(Stored dataset items)
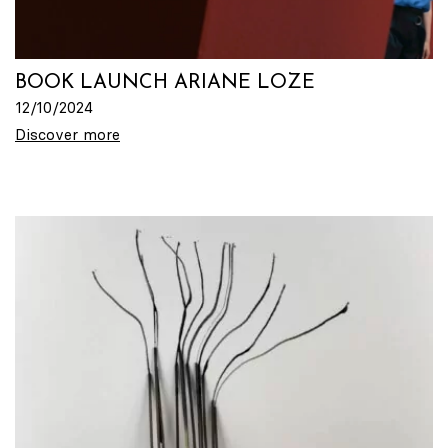
BOOK LAUNCH ARIANE LOZE
12/10/2024
Discover more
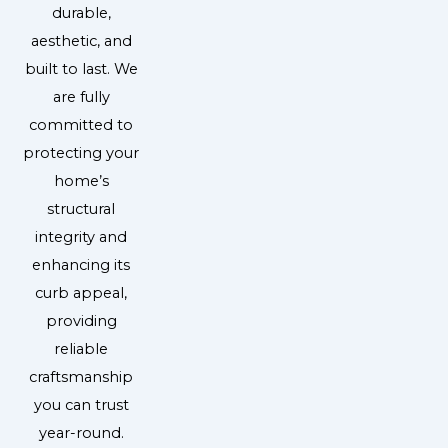
durable,
aesthetic, and
built to last. We
are fully
committed to
protecting your
home’s
structural
integrity and
enhancing its
curb appeal,
providing
reliable
craftsmanship
you can trust
year-round.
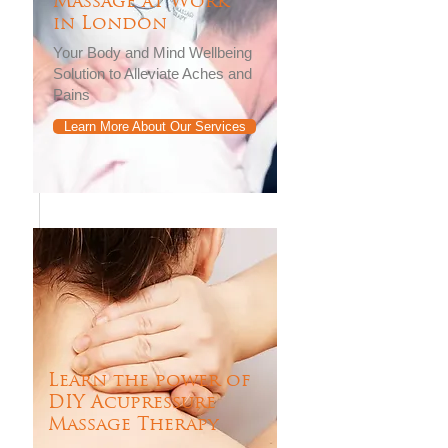
Massage at Work
in London
Your Body and Mind Wellbeing
Solution to Alleviate Aches and
Pains
Learn More About Our Services
Learn the power of
DIY Acupressure
Massage Therapy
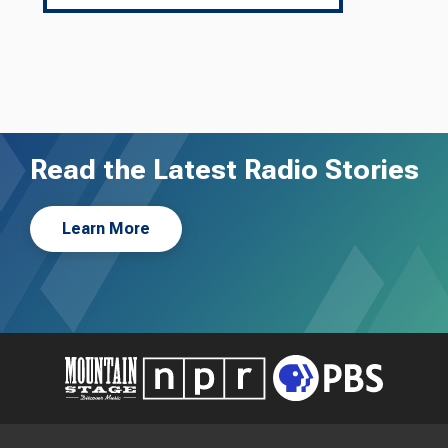
Read the Latest Radio Stories
Learn More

GOAL OF THE EXERCISE – Above are several records. Count the lines among them that contain "Learn" and give only the total.

COMPLETED TASK – 3